Dimanche, la juge du tribunal municipal de Tbilissi, Nino Shcherbakova, a décidé que Koulanine devait rester dans le centre d’hébergement temporaire du Département des migrations jusqu’à son expulsion de Géorgie.

Lors de l’audience de dimanche, les avocats de Koulanine ont présenté un billet d’avion comme preuve qu’il acceptait de quitter volontairement la Géorgie et de se rendre dans un pays tiers.

«J’ai demandé s’ils ne lui permettraient pas de partir volontairement. Ils m’ont dit qu’ils ne le feraient pas. Cette déclaration viole le droit de Denis Kulanin de quitter volontairement le territoire géorgien. De plus, cela est contraire à la pratique du Département des migrations, qui permet à chacun de quitter volontairement la Géorgie sans procédure d’expulsion », a déclaré Ratiani.

L’avocat a ensuite envoyé une demande au directeur du département des migrations, Guram Davitashvili, demandant que Kulanin soit amené à l’aéroport mardi.
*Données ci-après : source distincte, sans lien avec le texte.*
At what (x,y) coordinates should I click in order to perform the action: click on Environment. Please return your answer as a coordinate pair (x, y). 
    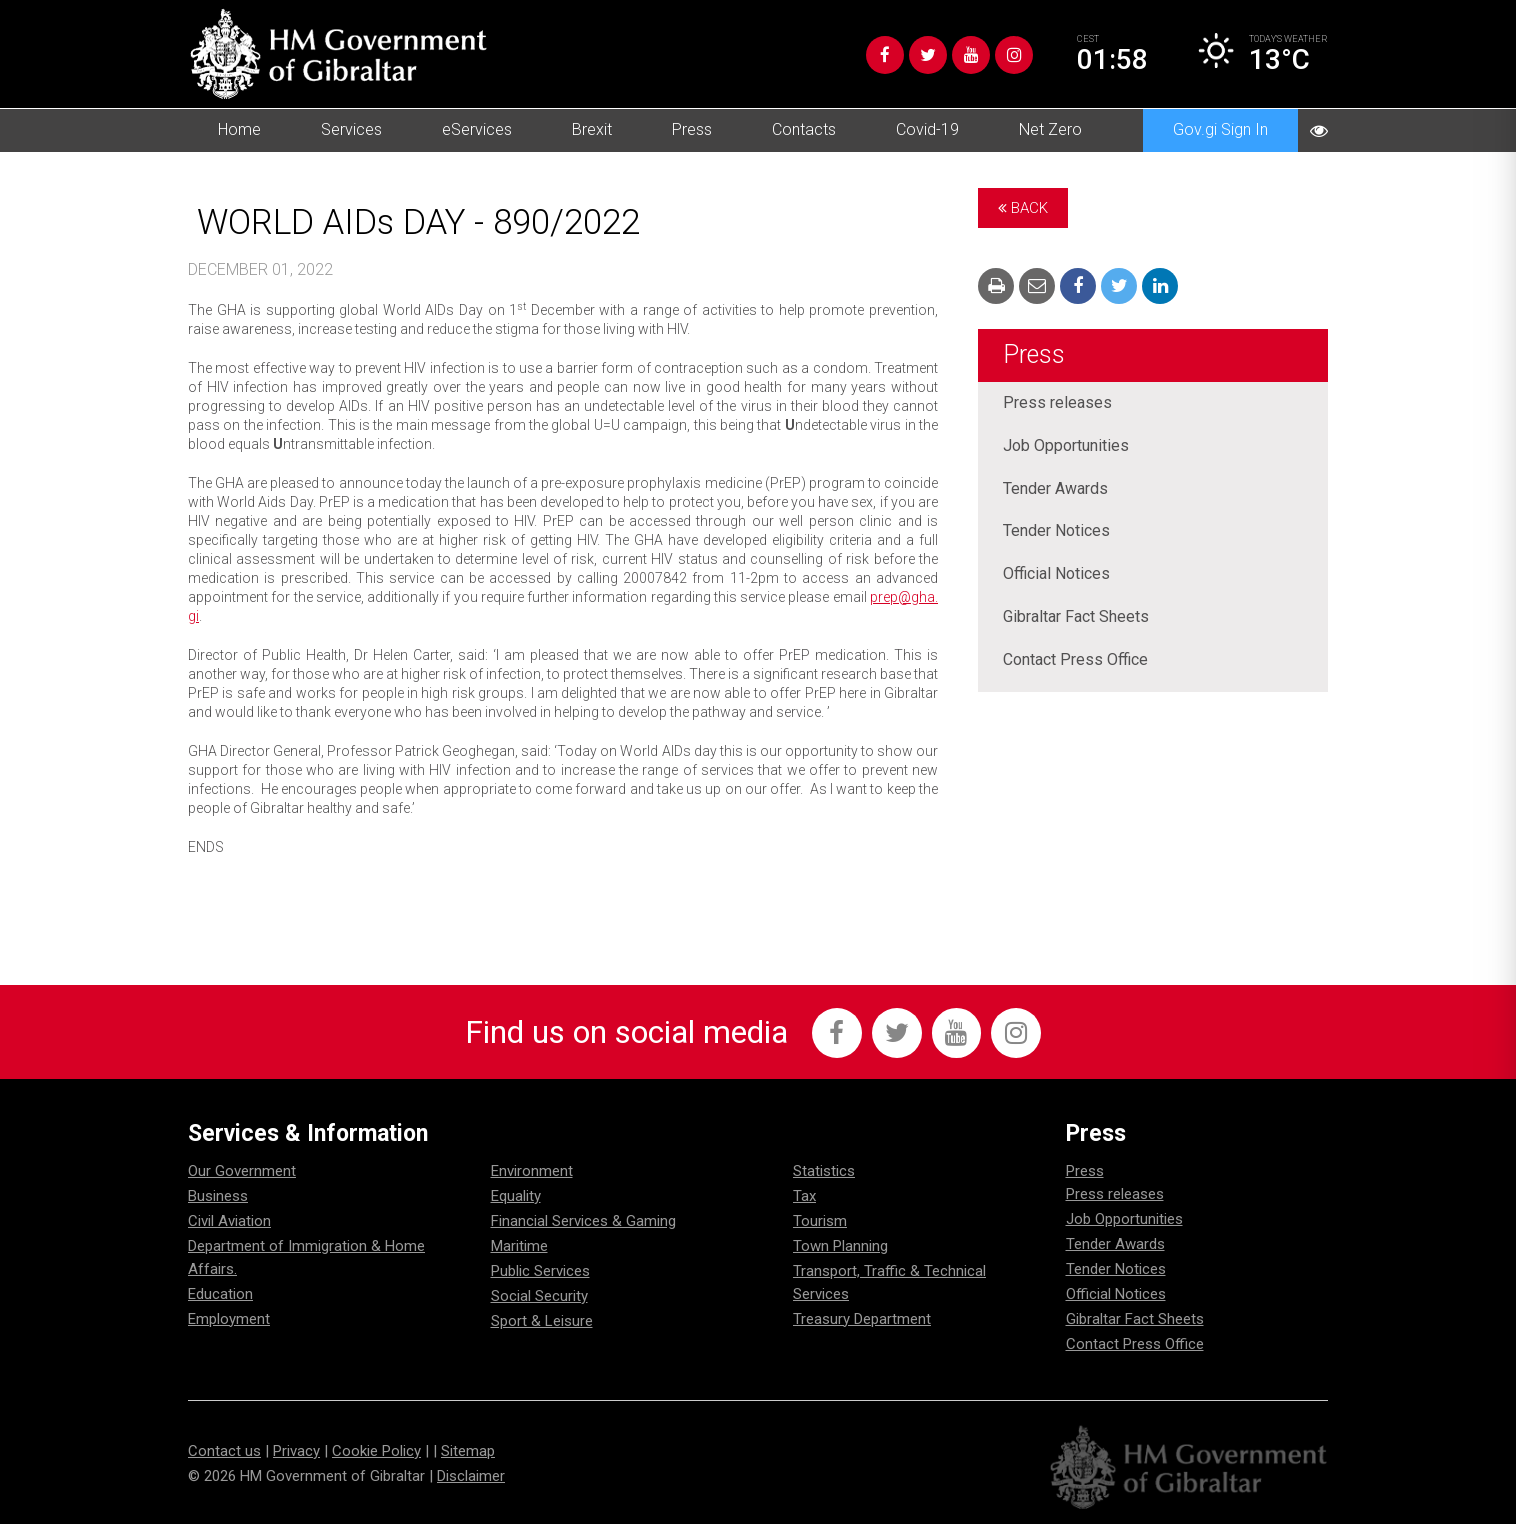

« Nous n’avons jamais eu un tel cas dans notre pratique et je suis assez surprise qu’ils ne lui permettent pas de quitter volontairement le pays », a-t-elle déclaré.

Ratiani a ajouté que les autorités envisageaient de s’adresser au tribunal pour entamer une procédure d’expulsion. Elle a expliqué que lorsqu’un tribunal ordonne l’expulsion, une personne dispose d’au moins sept jours pour quitter volontairement le pays, mais que la défense avait voulu éviter d’en arriver à la procédure d’expulsion.

Dimanche, les avocats de Koulanine avaient exigé sa libération devant le tribunal, arguant qu’il n’y avait ni risque de fuite ni motif de le maintenir en détention, puisque Koulanine avait accepté de quitter volontairement le pays.

Koulanine était en grève de la faim depuis deux jours parce qu’il risquait d’être expulsé vers la Russie. Son avocat a déclaré qu’il avait mis fin à sa grève de la faim dimanche.

Koulanine a été condamné à deux ans de prison pour avoir endommagé une voiture de police lors d’une manifestation en mars devant le Parlement. Il a plaidé coupable et s’est excusé pour les dégâts.

« J’ai fait cela dans un état d’émotion, j’ai eu peur, ils ont commencé à arrêter des gens, j’ai eu peur, la première chose que j’ai faite, j’ai heurté la vitre, je ne m’attendais pas à ce qu’elle se brise, quand j’ai réalisé qu’elle s’était cassée, j’ai quitté les lieux et je m’en excuse aussi », a-t-il déclaré lors d’une audience en avril.

La manifestation concernait la commission d’enquête parlementaire mise en place par le parti au pouvoir pour enquêter sur les crimes présumés commis par le gouvernement précédent.